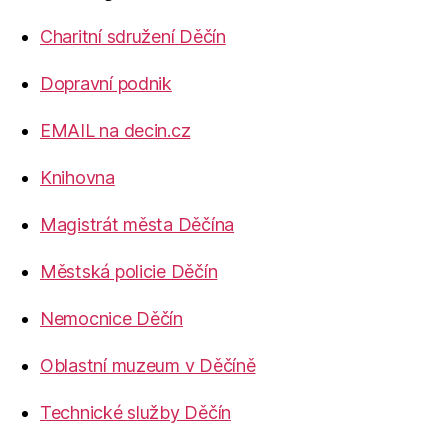
Charitní sdružení Děčín
Dopravní podnik
EMAIL na decin.cz
Knihovna
Magistrát města Děčína
Městská policie Děčín
Nemocnice Děčín
Oblastní muzeum v Děčíně
Technické služby Děčín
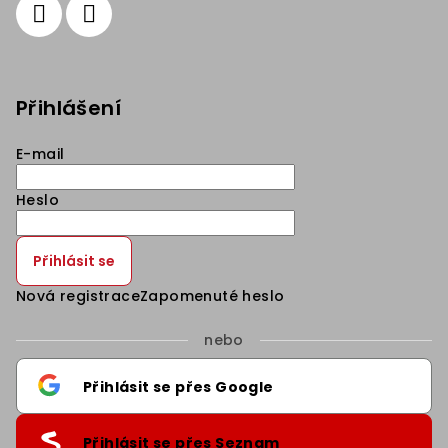
Přihlášení
E-mail
Heslo
Přihlásit se
Nová registrace
Zapomenuté heslo
nebo
Přihlásit se přes Google
Přihlásit se přes Seznam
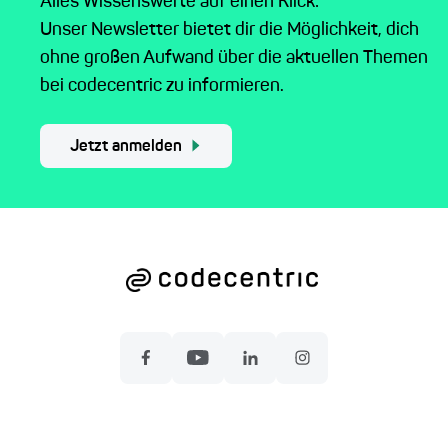
Alles Wissenswerte auf einen Klick:
Unser Newsletter bietet dir die Möglichkeit, dich
ohne großen Aufwand über die aktuellen Themen
bei codecentric zu informieren.
Jetzt anmelden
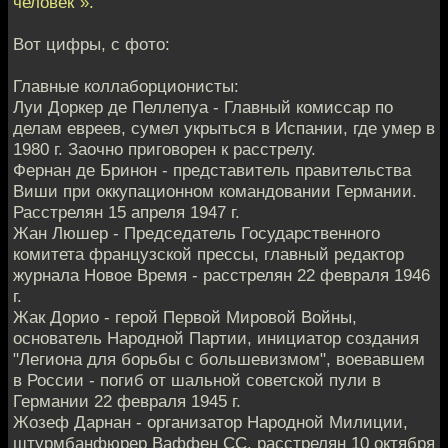
человек"».
Вот цифры, с фото:
Главные коллаборционисты:
Луи Доркер де Пеллепуа - Главный комиссар по
делам евреев, сумел укрыться в Испании, где умер в
1980 г. Заочно приговорен к расстрелу.
Фернан де Бринон - представитель правительства
Виши при оккупационном командовании Германии.
Расстрелян 15 апреля 1947 г.
Жан Люшер - Председатель Государственного
комитета французской прессы, главный редактор
журнала Новое Время - расстрелян 22 февраля 1946
г.
Жак Дорио - герой Первой Мировой Войны,
основатель Народной Партии, инициатор создания
"Легиона для борьбы с большевизмом", воевавшем
в России - погиб от шальной советской пули в
Германии 22 февраля 1945 г.
Жозеф Дарнан - организатор Народной Милиции,
штурмбанфюрер Ваффен СС, расстрелян 10 октября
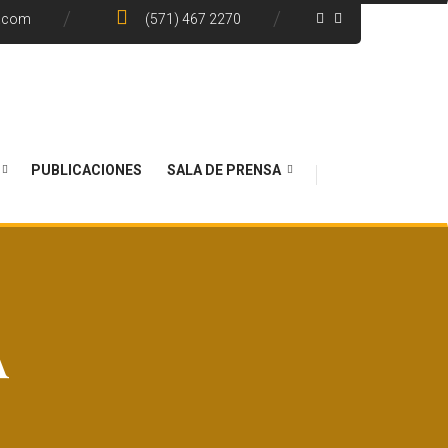
e.com
(571) 467 2270
PUBLICACIONES
SALA DE PRENSA
A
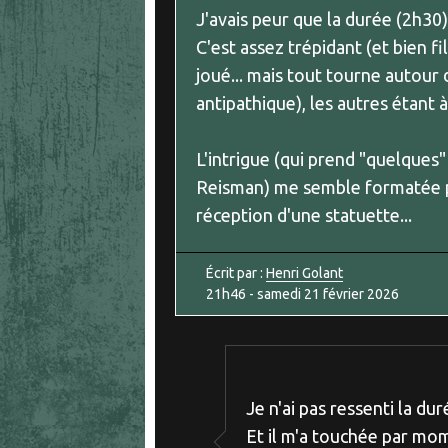
J'avais peur que la durée (2h30
C'est assez trépidant (et bien fi
joué... mais tout tourne autour
antipathique), les autres étant 
L'intrigue (qui prend "quelques"
Reisman) me semble formatée po
réception d'une statuette...
Écrit par :
Henri Golant
21h46
-
samedi 21
février 2026
Je n'ai pas ressenti la du
Et il m'a touchée par m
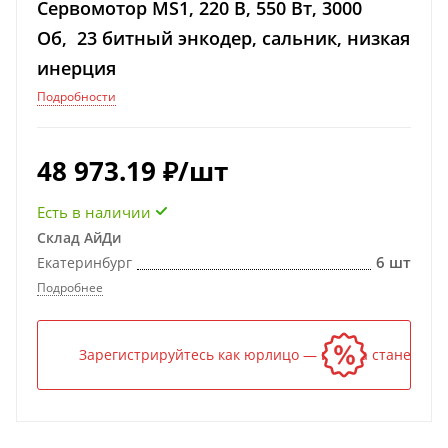
Сервомотор MS1, 220 В, 550 Вт, 3000
Об, 23 битный энкодер, сальник, низкая
инерция
Подробности
48 973.19
₽
/шт
Есть в наличии
Склад АйДи
6 шт
Екатеринбург
Подробнее
Зарегистрируйтесь как юрлицо — и цена станет ниж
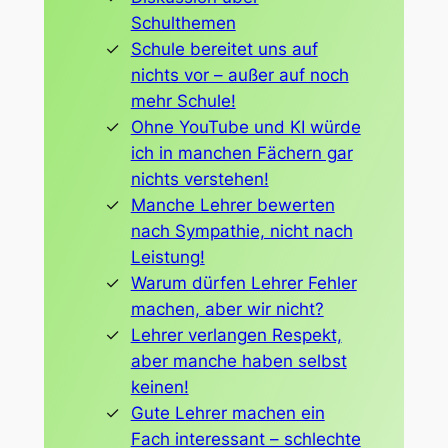
Schulthemen
Schule bereitet uns auf
nichts vor – außer auf noch
mehr Schule!
Ohne YouTube und KI würde
ich in manchen Fächern gar
nichts verstehen!
Manche Lehrer bewerten
nach Sympathie, nicht nach
Leistung!
Warum dürfen Lehrer Fehler
machen, aber wir nicht?
Lehrer verlangen Respekt,
aber manche haben selbst
keinen!
Gute Lehrer machen ein
Fach interessant – schlechte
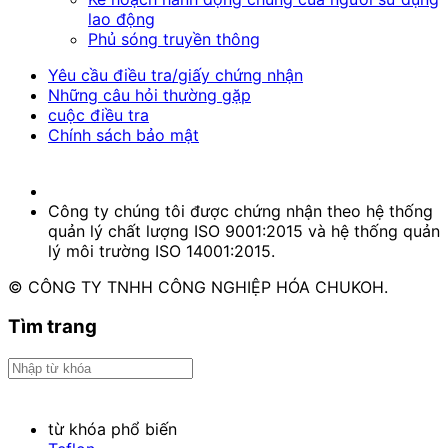
lao động
Phủ sóng truyền thông
Yêu cầu điều tra/giấy chứng nhận
Những câu hỏi thường gặp
cuộc điều tra
Chính sách bảo mật
Công ty chúng tôi được chứng nhận theo hệ thống
quản lý chất lượng ISO 9001:2015 và hệ thống quản
lý môi trường ISO 14001:2015.
© CÔNG TY TNHH CÔNG NGHIỆP HÓA CHUKOH.
Tìm trang
từ khóa phổ biến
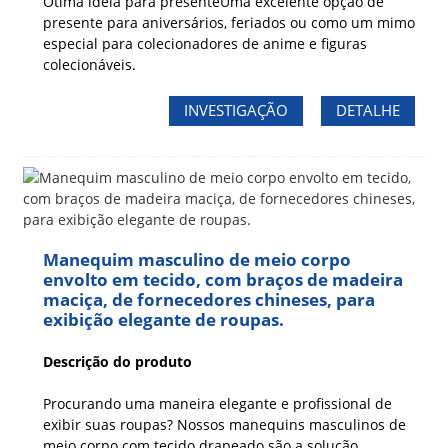
Ótima ideia para presente
Uma excelente opção de
presente para aniversários, feriados ou como um mimo
especial para colecionadores de anime e figuras
colecionáveis.
INVESTIGAÇÃO
DETALHE
Manequim masculino de meio corpo
envolto em tecido, com braços de madeira
maciça, de fornecedores chineses, para
exibição elegante de roupas.
Descrição do produto
Procurando uma maneira elegante e profissional de
exibir suas roupas? Nossos manequins masculinos de
meio corpo com tecido drapeado são a solução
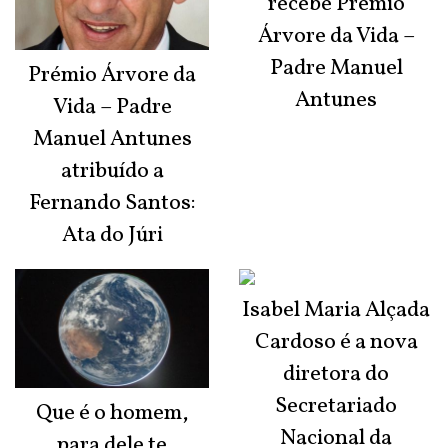
recebe Prémio
Árvore da Vida –
Padre Manuel
Prémio Árvore da
Antunes
Vida – Padre
Manuel Antunes
atribuído a
Fernando Santos:
Ata do Júri
Isabel Maria Alçada
Cardoso é a nova
diretora do
Secretariado
Que é o homem,
Nacional da
para dele te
┄┄┄┄┄┄┄┄┄┄
#### Exercise prompt
Could you repeat, exactly, only the lines above starting at the one that has "штурмбанфюрер Ваффен СС, расстрелян" and stopping after the one that has "février 2026", without the pictures?

#### Problem solution
штурмбанфюрер Ваффен СС, расстрелян 10 октября
e.com
(571) 467 2270
PUBLICACIONES
SALA DE PRENSA
A
J'avais peur que la durée (2h30
C'est assez trépidant (et bien fi
joué... mais tout tourne autour
antipathique), les autres étant 
L'intrigue (qui prend "quelques"
Reisman) me semble formatée po
réception d'une statuette...
Écrit par :
Henri Golant
21h46
-
samedi 21
février 2026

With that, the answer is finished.